Los niños terribles
Por Mario Vargas Llosa
El País, Madrid
El
premio Nobel de Literatura Mario Vargas Llosa reflexiona en una serie
de reportajes sobre la ocupación israelí. En la segunda entrega el Nobel
describe, a través de lo oído en un tribunal militar israelí que juzga a
palestinos de 12 a 17 años que atentan contra la seguridad, cómo
funciona un sistema para “prevenir el terror sembrando el pánico.
Salwa Duaibis y Gerard Horton son dos
juristas —ella palestina y él británico/australiano—, miembros de una
institución humanitaria que vigila las actuaciones de los tribunales
militares en Israel encargados de juzgar a los jóvenes de 12 a 17 años que atentan contra la seguridad del país.

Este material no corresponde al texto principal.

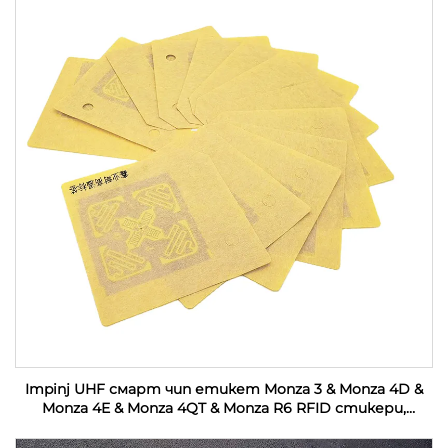
Impinj UHF смарт чип етикет Monza 3 & Monza 4D &
Monza 4E & Monza 4QT & Monza R6 RFID стикери,
персонализирани за индустриален мониторинг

La mañana que pasé con ellos en Jerusalén ha sido una de las más instructivas que he tenido.
¿Sabía usted que en el año 2012 ni un solo colono de los asentamientos de Cisjordania
fue asesinado? ¿Y que el promedio de crímenes contra los miembros de
los asentamientos en los últimos cinco años es solo de 4,8 de promedio
al año, lo que significa que los territorios ocupados son más seguros
para ellos que las ciudades de Nueva York, México y Bogotá para sus
vecinos? Si se tiene en cuenta que en Cisjordania los colonos son unos
370.000 (si se añade Jerusalén Oriental serían medio millón) y los
palestinos 2.700.000, no hay duda posible: se trata de uno de los
lugares menos violentos del mundo, pese a los tiroteos, demoliciones,
actos terroristas y disturbios de que da cuenta la prensa.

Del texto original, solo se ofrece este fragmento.